To the casual baseball fan the proliferation of sabermetric data and statistics in the sport may seem overwhelming and difficult to grasp; particularly with so many of these metrics getting bizarre notations like BABIP, wRAA, wRC+, and so on. These metrics deviate from the metrics most of us used growing up with the game, things like HR, BB, AVG, and RBI, both in terms of what they measure as well as their tangible-ness to the average fan watching the game. When Andrew McCutchen hits a single, most people understand that that means his Batting Average will increase by some amount. But as to what that hit meant in terms of his wRC+ or his WAR? Even if that formula was known to the average fan, you’d nearly have to be a doctoral candidate in statistics to be capable of doing that type of math in your head.
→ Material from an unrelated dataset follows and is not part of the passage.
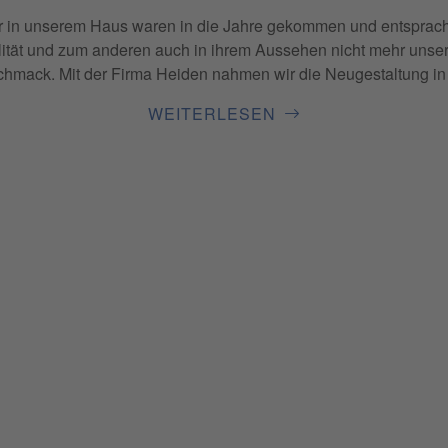
 in unserem Haus waren in die Jahre gekommen und entsprach
alität und zum anderen auch in ihrem Aussehen nicht mehr uns
hmack. Mit der Firma Heiden nahmen wir die Neugestaltung in An
WEITERLESEN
However, not all sabermetrics are quite so complex, enter On Base Percentage (OBP), Slugging Percentage (SLG), and On Base Plus Slugging (OPS). The formulas for these are much more intuitive to the average baseball fan, and go as follows;
OBP = (Walks+Hit By Pitch+Hits)/Plate Appearances
SLG = (1*1B+2*2B+3*3B+4*HR)/At Bats
OPS = OBP+SLG
OBP is similar to Batting Average (AVG) as it measures how often a player reaches base safely, however, it differs by also including walks, and dividing by plate appearances not at bats. Rather than assessing simply the ability of a player to get on base with a hit, OBP represents how often a player gets on base every time they step to the plate, as any player who gets on base is obviously more likely to score than one that does not, and is thus more valuable asset to the baseball club. In other words, if there were two players with the same AVG, but one had a OBP of .370 and the other had one of .300, the player with a .370 OBP would help their team win more games, by virtue of them getting out less frequently and helping score more runs.
SLG, is similar to batting average in that it only assess At Bats (AB), or times when the player either puts the ball in play, or strikes out but ignores walks and HBPs. Where SLG differs from AVG is that it weighs the type of hit the batter gets based on the number of bases they achieve; so a single is weighed as worth 1, a double is worth 2, triple worth 3, and home run worth 4. SLG assess a batter’s value based on the quantity of bases they collect with each At Bat, because the more bases taken in one swing of the bat, the more likely that person is to score. A runner who has just hit a triple and is standing at third base is more likely to be driven in by later batters than someone who hits a single.
OPS attempts to combine the advantages of these two statistics into one by simply adding the two together; therefore, not leaving out the value of extra base hits, like in OBP, and not leaving out the value of walks like in SLG. Despite its obvious advantages, there is a clear mathematical problem with OPS and that is that you cannot add two things without a common denominator. ½ +⅓ does not equal ⅖ but rather ⅚. Despite this logical flaw, OPS can give us a good indication of any given batter’s contribution to the team in an easily quantifiable way. Because OPS is not mathematically valid, other sabermetrics have been developed to address this issue.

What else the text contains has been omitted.